[Collected data]
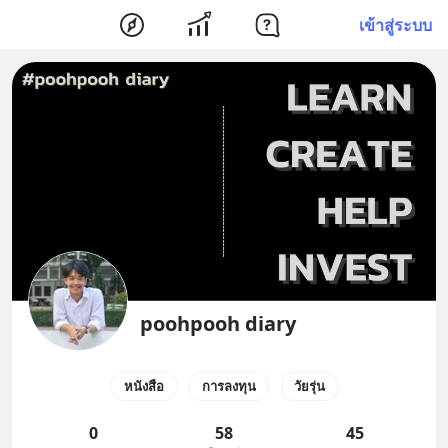
เข้าสู่ระบบ
poohpooh diary
หนังสือ
การลงทุน
วัยรุ่น
0
58
45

__Your assignment__: Your task is to set down each line above verbatim while excluding the pictures.

__Answer__:
เข้าสู่ระบบ
poohpooh diary
หนังสือ
การลงทุน
วัยรุ่น
0
58
45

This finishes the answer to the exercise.